Kamienny pająk

Ostatnio nabrałam ochotę na książkę typu wampiry, magia itp. Trafiłam na książkę Jennifer Estep "Ukąszenie pająka". No cóż, nie mogę powiedzieć, że była to lektura, której oczekiwałam. Była o wiele lepsza.

Gin, zwana Pająkiem, jest płatnym mordercą i to jednym z najlepszych. Po wykonaniu jednego zadania już dostaje kolejne - nagrodą jest ogromna suma pieniędzy. Niestety zlecenie okazuje się pułapką, a bohaterka doświadcza kolejnej ważnej straty w swoim życiu. Teraz chce się zemścić. I zrobi to, choćby miała w tym celu dogadać się z wrogiem.

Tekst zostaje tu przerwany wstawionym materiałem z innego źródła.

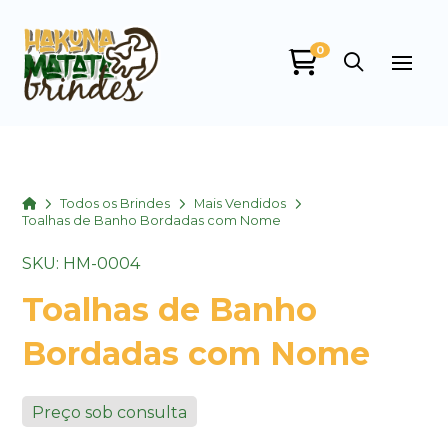
0
Home
Todos os Brindes
Mais Vendidos
Toalhas de Banho Bordadas com Nome
SKU: HM-0004
Toalhas de Banho
Bordadas com Nome
Preço sob consulta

Przede wszystkim, główna bohaterka Gin była dla mnie miłą odmianą po tych wszystkich zakochanych nastolatkach, rozszczebiotanych paniusiach czy szalonych kobietach. Twarda, nieustępliwa, silna i zdeterminowana babka, która daje sobie radę ze swoim naznaczonym tragedią życiem i niełatwą pracą. Nie ma też irytującej cechy analizowania wszystkiego przez kilka kartek i popełniania głupich, nierealnych błędów, które autorom zwykle służą, żeby popchnąć akcję w jakikolwiek sposób. Pająk myśli i działa, nie ma czasu na roztrząsanie spraw, bo wszystko dzieje się bardzo szybko. Kartki uciekają spod palców w szybkim tempie i nagle okazuje się, że książka się skończyła.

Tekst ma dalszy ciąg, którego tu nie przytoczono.